===== Material to process
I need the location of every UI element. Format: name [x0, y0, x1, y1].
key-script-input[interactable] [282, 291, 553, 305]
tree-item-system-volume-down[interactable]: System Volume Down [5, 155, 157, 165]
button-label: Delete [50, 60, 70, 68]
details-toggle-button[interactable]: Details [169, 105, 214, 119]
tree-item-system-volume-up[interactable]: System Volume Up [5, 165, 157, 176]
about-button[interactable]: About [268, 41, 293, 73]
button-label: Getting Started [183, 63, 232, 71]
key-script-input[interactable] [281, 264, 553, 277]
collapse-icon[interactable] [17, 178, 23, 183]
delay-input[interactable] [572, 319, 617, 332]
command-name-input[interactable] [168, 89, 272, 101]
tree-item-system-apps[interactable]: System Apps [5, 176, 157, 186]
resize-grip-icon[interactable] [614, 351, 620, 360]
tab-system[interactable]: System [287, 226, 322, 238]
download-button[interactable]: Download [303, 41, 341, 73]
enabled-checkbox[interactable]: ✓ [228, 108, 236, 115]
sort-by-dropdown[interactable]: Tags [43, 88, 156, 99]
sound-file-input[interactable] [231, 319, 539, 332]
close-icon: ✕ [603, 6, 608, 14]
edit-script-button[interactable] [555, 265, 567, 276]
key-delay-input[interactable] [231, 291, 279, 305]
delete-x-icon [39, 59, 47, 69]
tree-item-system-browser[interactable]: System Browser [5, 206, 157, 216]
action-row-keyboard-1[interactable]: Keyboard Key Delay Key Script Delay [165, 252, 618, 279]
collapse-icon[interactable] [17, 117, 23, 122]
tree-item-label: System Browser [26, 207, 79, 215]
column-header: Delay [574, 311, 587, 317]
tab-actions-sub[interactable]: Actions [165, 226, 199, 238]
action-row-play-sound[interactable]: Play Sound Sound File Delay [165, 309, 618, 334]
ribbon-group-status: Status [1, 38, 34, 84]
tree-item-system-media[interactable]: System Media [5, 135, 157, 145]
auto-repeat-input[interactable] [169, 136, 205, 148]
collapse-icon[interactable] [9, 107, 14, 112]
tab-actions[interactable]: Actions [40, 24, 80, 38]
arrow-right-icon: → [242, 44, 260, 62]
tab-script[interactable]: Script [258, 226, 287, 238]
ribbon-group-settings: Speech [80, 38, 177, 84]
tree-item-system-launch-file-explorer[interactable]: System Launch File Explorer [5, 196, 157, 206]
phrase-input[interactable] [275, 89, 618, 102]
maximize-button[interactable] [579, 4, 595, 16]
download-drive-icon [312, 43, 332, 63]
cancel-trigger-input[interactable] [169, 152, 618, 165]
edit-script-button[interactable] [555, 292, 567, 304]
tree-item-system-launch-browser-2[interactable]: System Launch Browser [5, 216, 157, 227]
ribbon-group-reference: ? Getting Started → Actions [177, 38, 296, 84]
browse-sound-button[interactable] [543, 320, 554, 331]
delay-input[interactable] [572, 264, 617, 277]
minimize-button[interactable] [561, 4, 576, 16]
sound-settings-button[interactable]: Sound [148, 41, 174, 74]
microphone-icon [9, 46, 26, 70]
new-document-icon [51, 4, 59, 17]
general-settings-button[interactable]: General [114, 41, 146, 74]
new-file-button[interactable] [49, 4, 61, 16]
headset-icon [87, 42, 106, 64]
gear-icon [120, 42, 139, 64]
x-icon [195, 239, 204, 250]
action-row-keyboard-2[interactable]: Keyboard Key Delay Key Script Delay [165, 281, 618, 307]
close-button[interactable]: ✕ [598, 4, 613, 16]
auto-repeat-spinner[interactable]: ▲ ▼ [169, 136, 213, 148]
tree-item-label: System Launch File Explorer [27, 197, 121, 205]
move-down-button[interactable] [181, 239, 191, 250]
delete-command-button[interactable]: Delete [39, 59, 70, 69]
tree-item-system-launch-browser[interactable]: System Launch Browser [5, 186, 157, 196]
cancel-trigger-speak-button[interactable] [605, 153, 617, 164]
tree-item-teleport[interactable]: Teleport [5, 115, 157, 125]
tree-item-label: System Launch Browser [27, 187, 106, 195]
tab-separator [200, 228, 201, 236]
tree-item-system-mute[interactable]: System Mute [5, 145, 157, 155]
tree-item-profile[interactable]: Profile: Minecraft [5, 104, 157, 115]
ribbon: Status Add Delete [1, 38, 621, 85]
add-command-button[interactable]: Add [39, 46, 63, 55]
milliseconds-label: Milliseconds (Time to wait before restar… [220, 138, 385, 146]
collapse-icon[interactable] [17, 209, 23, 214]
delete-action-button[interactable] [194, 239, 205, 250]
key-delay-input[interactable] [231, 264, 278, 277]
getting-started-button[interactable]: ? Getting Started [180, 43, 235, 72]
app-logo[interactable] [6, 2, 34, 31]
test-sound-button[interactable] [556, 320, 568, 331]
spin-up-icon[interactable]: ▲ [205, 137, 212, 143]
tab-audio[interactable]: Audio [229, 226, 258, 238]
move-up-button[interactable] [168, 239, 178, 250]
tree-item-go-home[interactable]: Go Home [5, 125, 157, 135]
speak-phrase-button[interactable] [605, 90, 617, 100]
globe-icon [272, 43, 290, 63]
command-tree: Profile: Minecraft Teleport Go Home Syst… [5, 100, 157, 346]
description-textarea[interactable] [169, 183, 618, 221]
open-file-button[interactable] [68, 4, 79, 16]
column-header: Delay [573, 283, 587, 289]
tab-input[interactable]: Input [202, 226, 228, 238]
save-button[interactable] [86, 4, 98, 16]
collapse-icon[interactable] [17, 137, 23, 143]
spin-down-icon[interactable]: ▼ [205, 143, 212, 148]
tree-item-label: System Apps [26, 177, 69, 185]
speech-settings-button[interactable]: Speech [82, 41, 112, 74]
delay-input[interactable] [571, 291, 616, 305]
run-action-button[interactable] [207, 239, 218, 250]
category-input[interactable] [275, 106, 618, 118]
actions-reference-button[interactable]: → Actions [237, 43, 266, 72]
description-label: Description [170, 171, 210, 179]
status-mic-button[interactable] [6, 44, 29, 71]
==========
**The task:** A faithful, complete copy of the entries above is required.

**Worked solution:**
I need the location of every UI element. Format: name [x0, y0, x1, y1].
key-script-input[interactable] [282, 291, 553, 305]
tree-item-system-volume-down[interactable]: System Volume Down [5, 155, 157, 165]
button-label: Delete [50, 60, 70, 68]
details-toggle-button[interactable]: Details [169, 105, 214, 119]
tree-item-system-volume-up[interactable]: System Volume Up [5, 165, 157, 176]
about-button[interactable]: About [268, 41, 293, 73]
button-label: Getting Started [183, 63, 232, 71]
key-script-input[interactable] [281, 264, 553, 277]
collapse-icon[interactable] [17, 178, 23, 183]
delay-input[interactable] [572, 319, 617, 332]
command-name-input[interactable] [168, 89, 272, 101]
tree-item-system-apps[interactable]: System Apps [5, 176, 157, 186]
resize-grip-icon[interactable] [614, 351, 620, 360]
tab-system[interactable]: System [287, 226, 322, 238]
download-button[interactable]: Download [303, 41, 341, 73]
enabled-checkbox[interactable]: ✓ [228, 108, 236, 115]
sort-by-dropdown[interactable]: Tags [43, 88, 156, 99]
sound-file-input[interactable] [231, 319, 539, 332]
close-icon: ✕ [603, 6, 608, 14]
edit-script-button[interactable] [555, 265, 567, 276]
key-delay-input[interactable] [231, 291, 279, 305]
delete-x-icon [39, 59, 47, 69]
tree-item-system-browser[interactable]: System Browser [5, 206, 157, 216]
action-row-keyboard-1[interactable]: Keyboard Key Delay Key Script Delay [165, 252, 618, 279]
collapse-icon[interactable] [17, 117, 23, 122]
tree-item-label: System Browser [26, 207, 79, 215]
column-header: Delay [574, 311, 587, 317]
tab-actions-sub[interactable]: Actions [165, 226, 199, 238]
action-row-play-sound[interactable]: Play Sound Sound File Delay [165, 309, 618, 334]
ribbon-group-status: Status [1, 38, 34, 84]
tree-item-system-media[interactable]: System Media [5, 135, 157, 145]
auto-repeat-input[interactable] [169, 136, 205, 148]
collapse-icon[interactable] [9, 107, 14, 112]
tab-actions[interactable]: Actions [40, 24, 80, 38]
arrow-right-icon: → [242, 44, 260, 62]
tab-script[interactable]: Script [258, 226, 287, 238]
ribbon-group-settings: Speech [80, 38, 177, 84]
tree-item-system-launch-file-explorer[interactable]: System Launch File Explorer [5, 196, 157, 206]
phrase-input[interactable] [275, 89, 618, 102]
maximize-button[interactable] [579, 4, 595, 16]
download-drive-icon [312, 43, 332, 63]
cancel-trigger-input[interactable] [169, 152, 618, 165]
edit-script-button[interactable] [555, 292, 567, 304]
tree-item-system-launch-browser-2[interactable]: System Launch Browser [5, 216, 157, 227]
ribbon-group-reference: ? Getting Started → Actions [177, 38, 296, 84]
browse-sound-button[interactable] [543, 320, 554, 331]
delay-input[interactable] [572, 264, 617, 277]
minimize-button[interactable] [561, 4, 576, 16]
sound-settings-button[interactable]: Sound [148, 41, 174, 74]
microphone-icon [9, 46, 26, 70]
new-document-icon [51, 4, 59, 17]
general-settings-button[interactable]: General [114, 41, 146, 74]
new-file-button[interactable] [49, 4, 61, 16]
headset-icon [87, 42, 106, 64]
gear-icon [120, 42, 139, 64]
x-icon [195, 239, 204, 250]
action-row-keyboard-2[interactable]: Keyboard Key Delay Key Script Delay [165, 281, 618, 307]
close-button[interactable]: ✕ [598, 4, 613, 16]
auto-repeat-spinner[interactable]: ▲ ▼ [169, 136, 213, 148]
tree-item-label: System Launch File Explorer [27, 197, 121, 205]
move-down-button[interactable] [181, 239, 191, 250]
delete-command-button[interactable]: Delete [39, 59, 70, 69]
tree-item-system-launch-browser[interactable]: System Launch Browser [5, 186, 157, 196]
cancel-trigger-speak-button[interactable] [605, 153, 617, 164]
tree-item-teleport[interactable]: Teleport [5, 115, 157, 125]
tree-item-label: System Launch Browser [27, 187, 106, 195]
tab-separator [200, 228, 201, 236]
tree-item-system-mute[interactable]: System Mute [5, 145, 157, 155]
tree-item-profile[interactable]: Profile: Minecraft [5, 104, 157, 115]
ribbon: Status Add Delete [1, 38, 621, 85]
add-command-button[interactable]: Add [39, 46, 63, 55]
milliseconds-label: Milliseconds (Time to wait before restar… [220, 138, 385, 146]
collapse-icon[interactable] [17, 209, 23, 214]
delete-action-button[interactable] [194, 239, 205, 250]
key-delay-input[interactable] [231, 264, 278, 277]
getting-started-button[interactable]: ? Getting Started [180, 43, 235, 72]
app-logo[interactable] [6, 2, 34, 31]
test-sound-button[interactable] [556, 320, 568, 331]
spin-up-icon[interactable]: ▲ [205, 137, 212, 143]
tab-audio[interactable]: Audio [229, 226, 258, 238]
move-up-button[interactable] [168, 239, 178, 250]
tree-item-go-home[interactable]: Go Home [5, 125, 157, 135]
speak-phrase-button[interactable] [605, 90, 617, 100]
globe-icon [272, 43, 290, 63]
command-tree: Profile: Minecraft Teleport Go Home Syst… [5, 100, 157, 346]
description-textarea[interactable] [169, 183, 618, 221]
open-file-button[interactable] [68, 4, 79, 16]
column-header: Delay [573, 283, 587, 289]
tab-input[interactable]: Input [202, 226, 228, 238]
save-button[interactable] [86, 4, 98, 16]
collapse-icon[interactable] [17, 137, 23, 143]
spin-down-icon[interactable]: ▼ [205, 143, 212, 148]
tree-item-label: System Apps [26, 177, 69, 185]
speech-settings-button[interactable]: Speech [82, 41, 112, 74]
delay-input[interactable] [571, 291, 616, 305]
run-action-button[interactable] [207, 239, 218, 250]
category-input[interactable] [275, 106, 618, 118]
actions-reference-button[interactable]: → Actions [237, 43, 266, 72]
description-label: Description [170, 171, 210, 179]
status-mic-button[interactable] [6, 44, 29, 71]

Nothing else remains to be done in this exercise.